Fiber lasers have transformed the capabilities of diode-pumped solid-state lasers in the past decade, taking diffraction-limited powers from tens of watts into the kilowatt regime. The ease of thermal management and the containment of the light within fiber have enabled new levels of power scalability and robustness when compared to conventional diode-pumped solid-state lasers.

While fiber lasers themselves offer only limited wavelength tuning around center wavelengths near 1, 1.5, and 2 μm using ytterbium (Yb), erbium (Er), and thulium (Tm) dopants, respectively, they have proven to be useful pump sources for new classes of widely tunable laser sources. CW chromium zinc selenide (Cr:ZnSe) lasers pumped by thulium fiber lasers are now commercially available, providing over 10 W output within a range from 2 to 2.8 μm.1 Likewise, optical parametric oscillators (OPOs) pumped by ytterbium fiber lasers produce as much as 35 W output with wavelength coverage from 1.4 to 4.6 μm.2 These sources provide an important new research capability in the near to mid-infrared wavelength range where other lasers are very limited in performance.

Frequency conversion of fiber lasers to the visible

While fiber lasers have enabled new CW tunable sources in the infrared, they can also be used to generate visible wavelengths (see Fig. 1). The power, beam quality, polarization, and linewidth properties make fiber lasers ideal sources for frequency conversion by nonlinear optical materials. For high power conversion to the green, the second-harmonic generation (SHG) of Yb fiber lasers using lithium triborate has enabled up to 200 W of green with diffraction-limited output to be offered as a commercial product.3

Nonlinear
FIGURE 1. Nonlinear conversion of fiber-laser output using second-harmonic and sum-frequency generation (SHG and SFG) can provide wavelengths between 500 and 800 nm.

Lower-power fiber lasers can take advantage of the high nonlinear drive of quasi-phase-matched nonlinear-optical (QPM-NLO) materials such as periodically poled lithium niobate (PPLN). Such materials can convert efficiently with as little as a few watts of CW input power.4

In addition to SHG to the green, promising demonstrations of red-wavelength generation have been performed by sum-frequency generation of two fiber lasers using Er and Yb dopants. By summing wavelengths around 1060 and 1540 nm in QPM-NLO materials, several watts of orange/red light have been generated in the range of 625 to 645 nm.5

In addition to these techniques, light in the visible range may be generated through SHG of Raman fiber lasers. Raman fiber lasers efficiently shift the operating wavelength of Yb fiber lasers into the 1100 to 1400 nm range. Frequency-doubling provides watt-level powers in the yellow to red range.

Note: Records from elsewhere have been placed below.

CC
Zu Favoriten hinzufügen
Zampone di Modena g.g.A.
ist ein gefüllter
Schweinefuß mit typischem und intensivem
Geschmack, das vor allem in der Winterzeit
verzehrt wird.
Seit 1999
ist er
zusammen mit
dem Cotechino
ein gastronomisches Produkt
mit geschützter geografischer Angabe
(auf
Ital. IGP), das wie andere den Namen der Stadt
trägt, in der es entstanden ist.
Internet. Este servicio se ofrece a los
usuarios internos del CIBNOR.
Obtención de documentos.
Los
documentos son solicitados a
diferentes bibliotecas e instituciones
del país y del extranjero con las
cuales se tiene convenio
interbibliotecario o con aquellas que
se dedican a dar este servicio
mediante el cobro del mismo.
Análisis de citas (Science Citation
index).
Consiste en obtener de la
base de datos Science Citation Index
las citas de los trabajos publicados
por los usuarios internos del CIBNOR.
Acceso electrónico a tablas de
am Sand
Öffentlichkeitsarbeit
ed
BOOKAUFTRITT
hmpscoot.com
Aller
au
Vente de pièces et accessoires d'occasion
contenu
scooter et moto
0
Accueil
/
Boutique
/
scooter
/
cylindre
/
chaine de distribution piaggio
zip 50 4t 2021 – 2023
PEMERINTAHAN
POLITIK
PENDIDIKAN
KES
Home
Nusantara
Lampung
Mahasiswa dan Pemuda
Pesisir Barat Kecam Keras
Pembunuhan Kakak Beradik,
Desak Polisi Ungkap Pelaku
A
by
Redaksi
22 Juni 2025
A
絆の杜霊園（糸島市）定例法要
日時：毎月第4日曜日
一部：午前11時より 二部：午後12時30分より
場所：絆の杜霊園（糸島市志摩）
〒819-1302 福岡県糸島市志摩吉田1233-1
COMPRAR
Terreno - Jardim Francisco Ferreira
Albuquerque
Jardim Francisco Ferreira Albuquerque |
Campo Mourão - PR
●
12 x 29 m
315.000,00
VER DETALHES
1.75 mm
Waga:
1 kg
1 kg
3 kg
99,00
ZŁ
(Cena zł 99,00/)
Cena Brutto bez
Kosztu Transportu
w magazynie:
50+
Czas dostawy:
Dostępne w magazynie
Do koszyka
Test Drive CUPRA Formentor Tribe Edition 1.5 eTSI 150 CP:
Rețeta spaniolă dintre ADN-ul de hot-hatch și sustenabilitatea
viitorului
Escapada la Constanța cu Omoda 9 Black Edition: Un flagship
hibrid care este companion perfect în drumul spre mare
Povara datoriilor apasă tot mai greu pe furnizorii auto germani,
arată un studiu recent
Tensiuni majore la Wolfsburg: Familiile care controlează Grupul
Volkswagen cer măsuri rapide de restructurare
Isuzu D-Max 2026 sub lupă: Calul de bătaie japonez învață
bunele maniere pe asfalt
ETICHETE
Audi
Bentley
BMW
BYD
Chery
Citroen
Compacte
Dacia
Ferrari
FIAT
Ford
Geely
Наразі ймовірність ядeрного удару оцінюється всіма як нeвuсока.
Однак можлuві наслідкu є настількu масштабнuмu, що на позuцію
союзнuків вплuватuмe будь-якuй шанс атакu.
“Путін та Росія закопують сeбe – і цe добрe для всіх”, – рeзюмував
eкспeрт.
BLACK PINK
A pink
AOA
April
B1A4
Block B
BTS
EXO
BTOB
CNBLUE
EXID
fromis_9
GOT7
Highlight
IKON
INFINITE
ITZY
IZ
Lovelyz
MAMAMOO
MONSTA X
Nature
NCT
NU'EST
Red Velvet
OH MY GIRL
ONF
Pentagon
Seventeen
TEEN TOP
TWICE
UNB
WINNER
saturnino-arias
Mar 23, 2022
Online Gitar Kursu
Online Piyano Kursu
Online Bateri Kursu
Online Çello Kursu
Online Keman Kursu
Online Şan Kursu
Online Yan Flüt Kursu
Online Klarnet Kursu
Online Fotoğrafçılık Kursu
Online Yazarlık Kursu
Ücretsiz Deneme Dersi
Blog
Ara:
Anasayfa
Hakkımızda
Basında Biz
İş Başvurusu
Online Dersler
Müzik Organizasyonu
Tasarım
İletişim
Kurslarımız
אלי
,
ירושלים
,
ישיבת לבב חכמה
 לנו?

While several companies now offer frequency-doubled fiber lasers enabling access to a significant fraction of the visible range, these devices are typically configured to offer only a single wavelength.6 For many research applications where the user may wish to determine the optimum wavelength for a specific process, a fiber-laser-based widely tunable visible source would be highly advantageous.

CW OPOs for the visible

Optical parametric oscillators provide wider tuning than any other solid-state laser source. However, CW OPOs in the visible have proven difficult to realize due to the limited power-handling capabilities of QPM NLO materials at green wavelengths where capable pump lasers commonly operate. Significant absorption of green as well as generated visible wavelengths resonant within the OPO cavity lead to absorption and lensing of the nonlinear material. Ultimately, dephasing of the interacting beams spoils the efficiency of conversion.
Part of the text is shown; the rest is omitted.